= Data for analysis =
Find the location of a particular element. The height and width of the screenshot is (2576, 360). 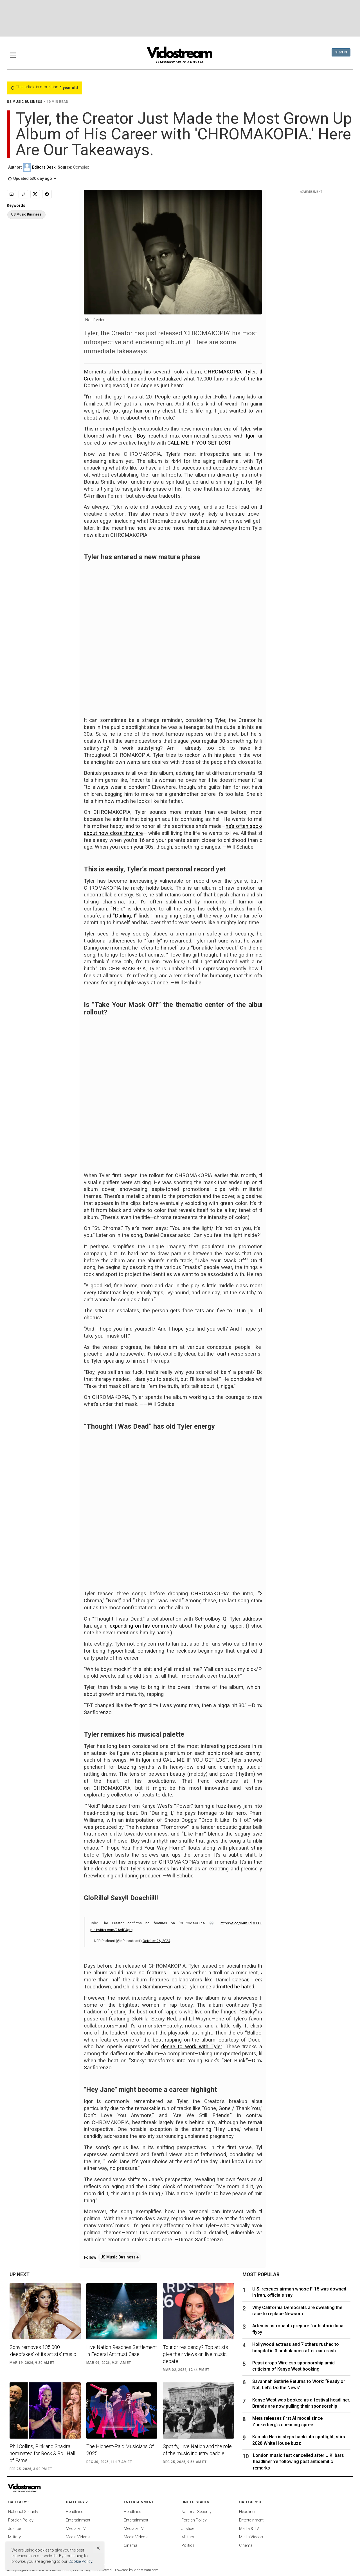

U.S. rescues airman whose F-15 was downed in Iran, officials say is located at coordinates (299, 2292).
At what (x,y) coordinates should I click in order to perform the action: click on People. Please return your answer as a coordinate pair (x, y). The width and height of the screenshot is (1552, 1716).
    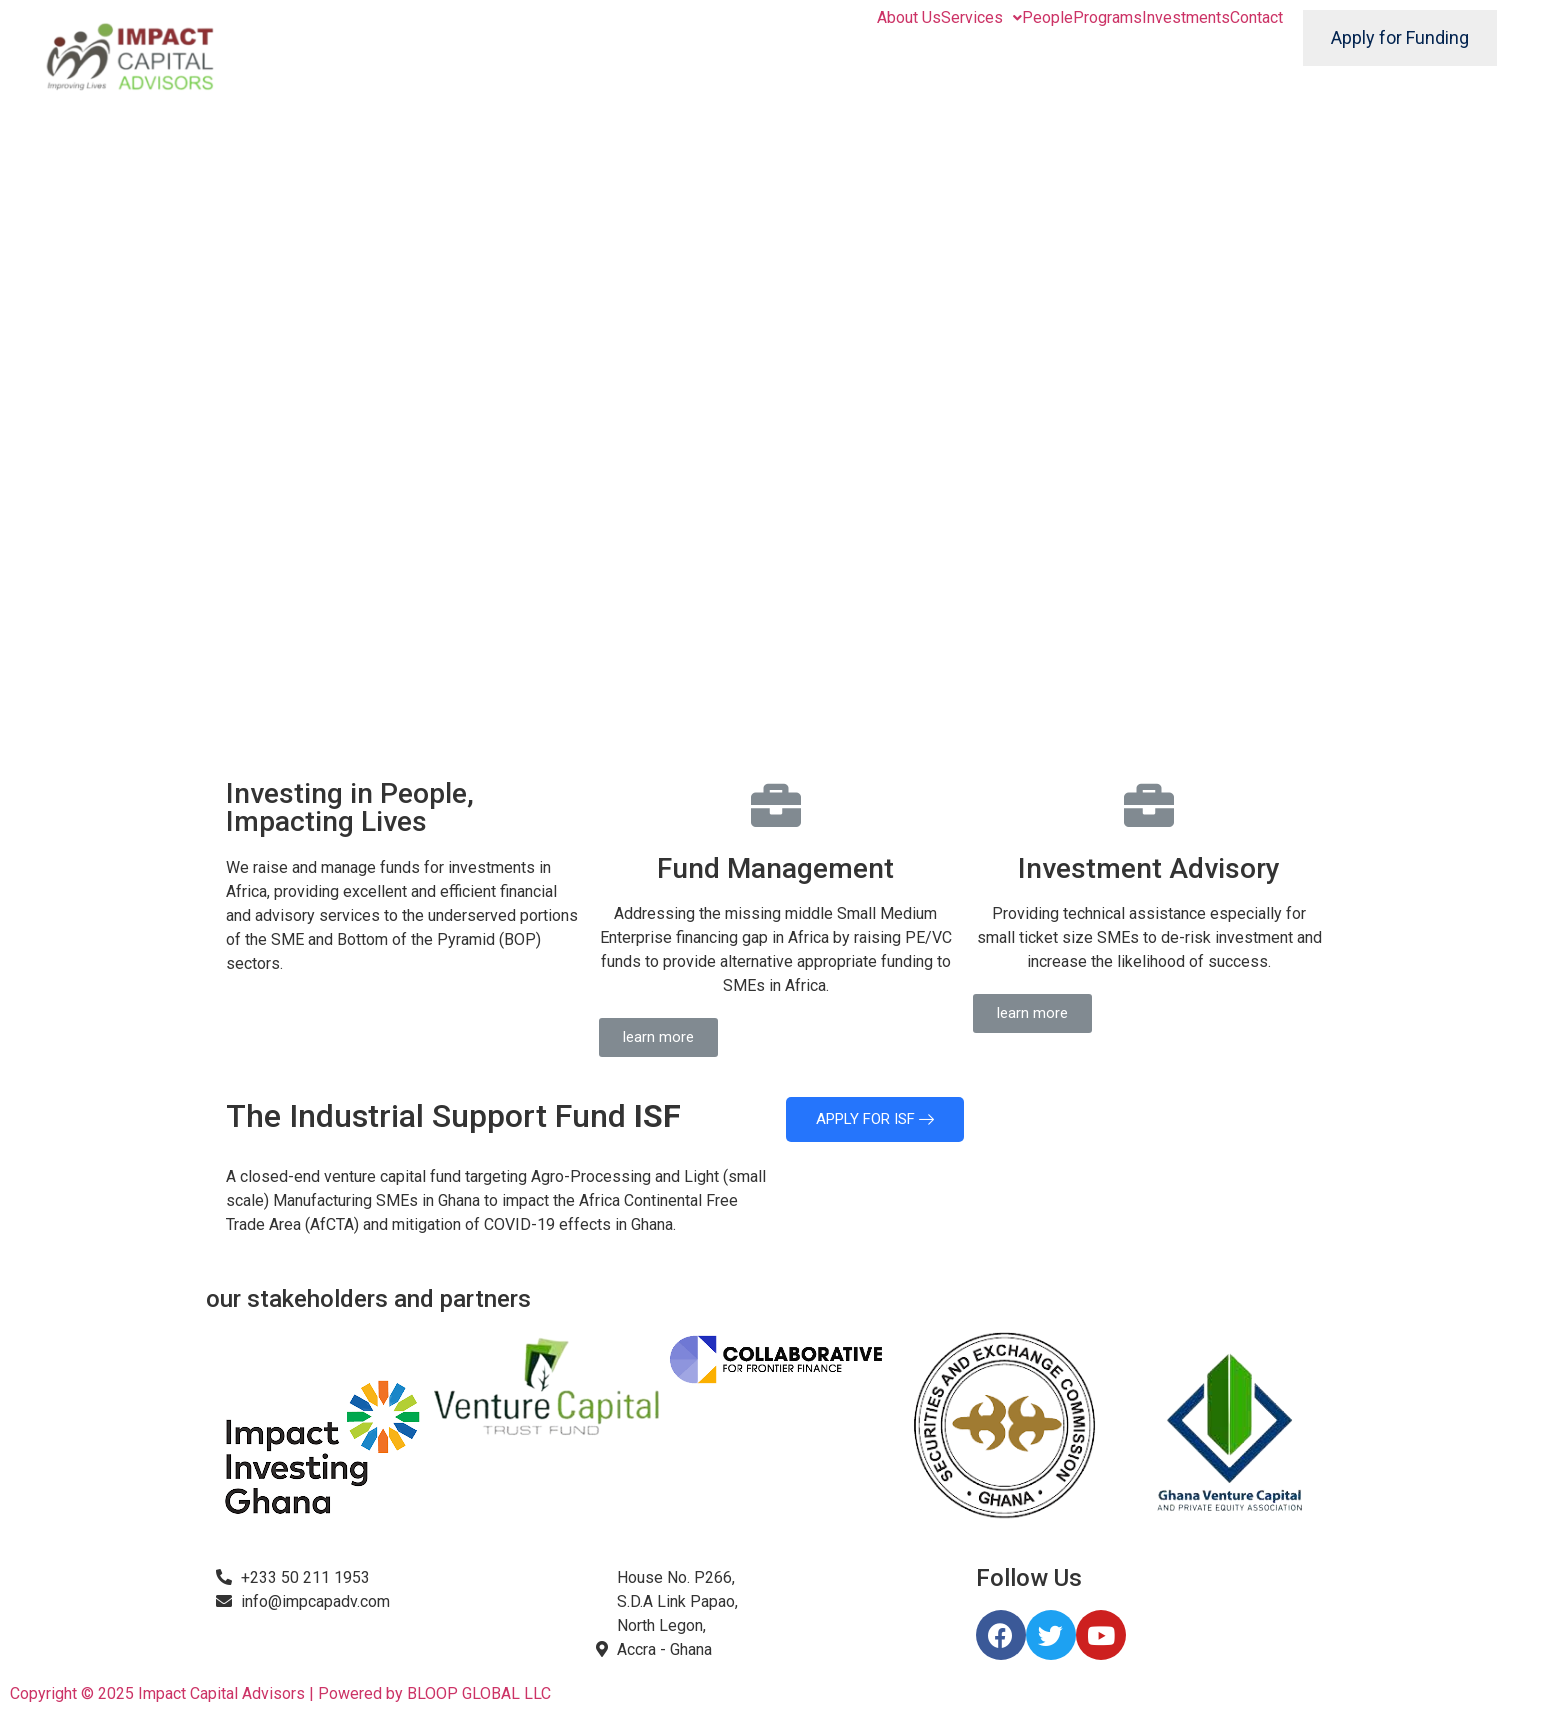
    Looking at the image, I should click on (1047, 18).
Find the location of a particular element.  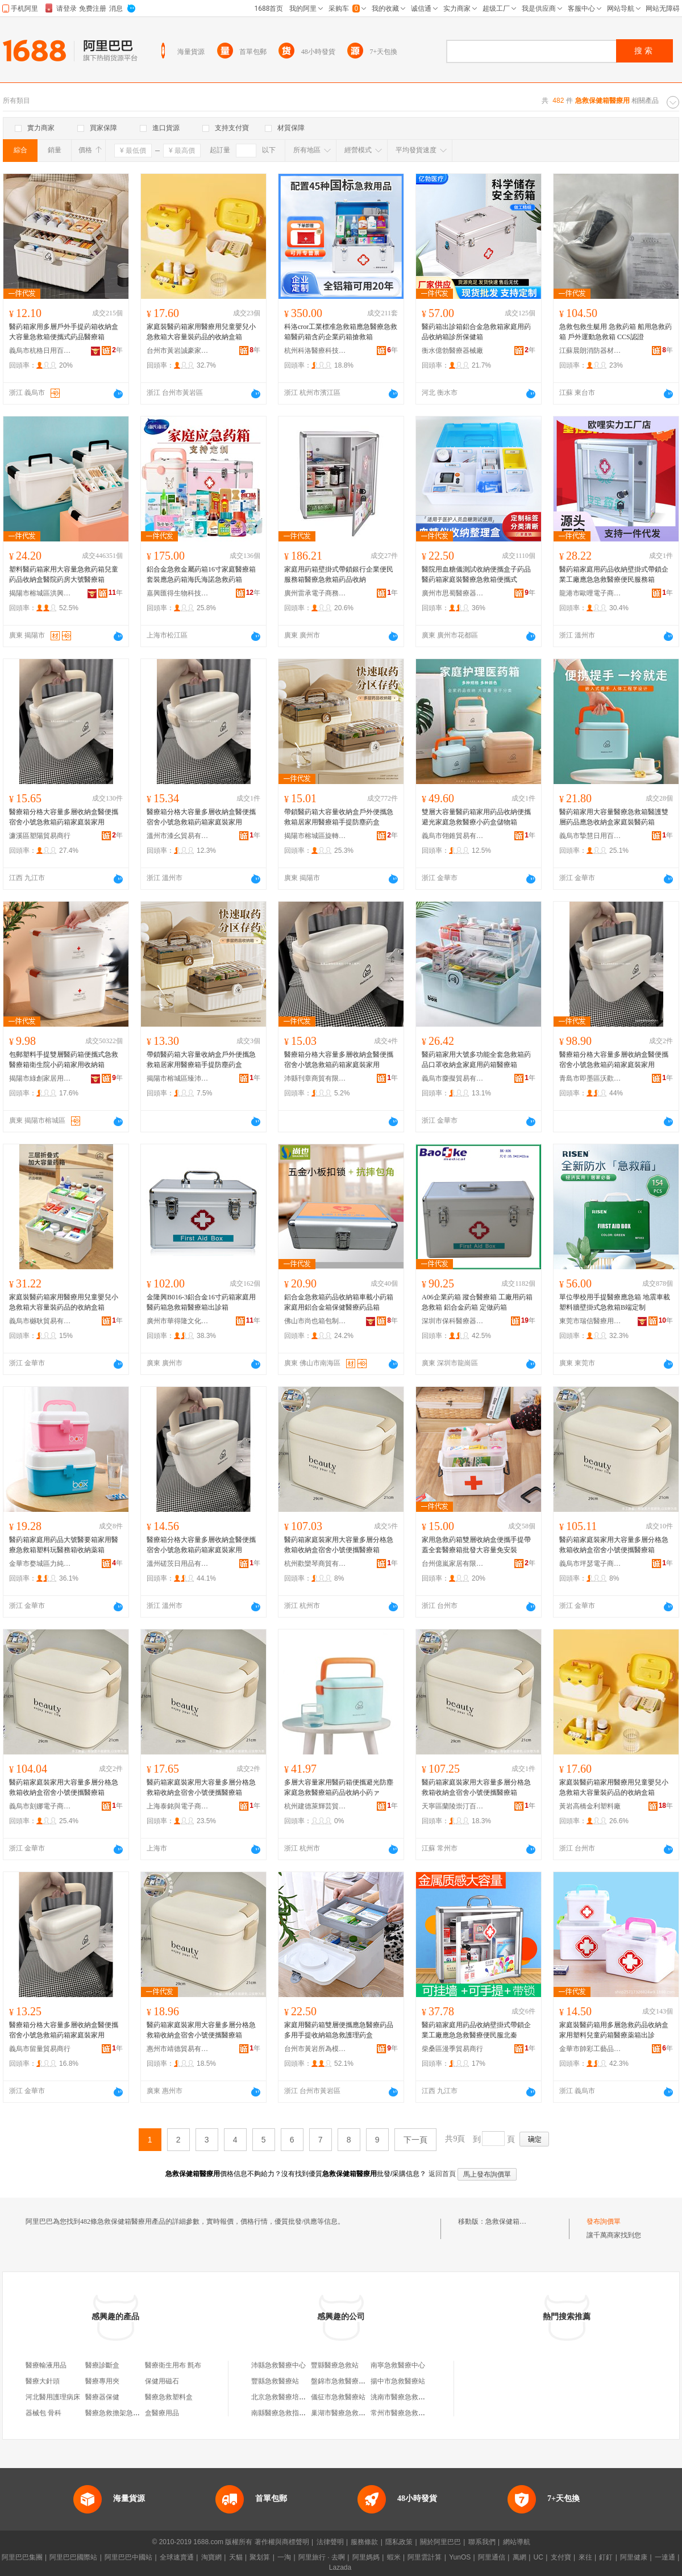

= Task directions =
Write out the material above again, word for word, minus its pictures.

= Written response =
Find the location of a particular element. The height and width of the screenshot is (2576, 360). 

U.S. rescues airman whose F-15 was downed in Iran, officials say is located at coordinates (299, 2292).
At what (x,y) coordinates should I click in order to perform the action: click on People. Please return your answer as a coordinate pair (x, y). The width and height of the screenshot is (1552, 1716).
    Looking at the image, I should click on (1047, 18).
Find the location of a particular element.  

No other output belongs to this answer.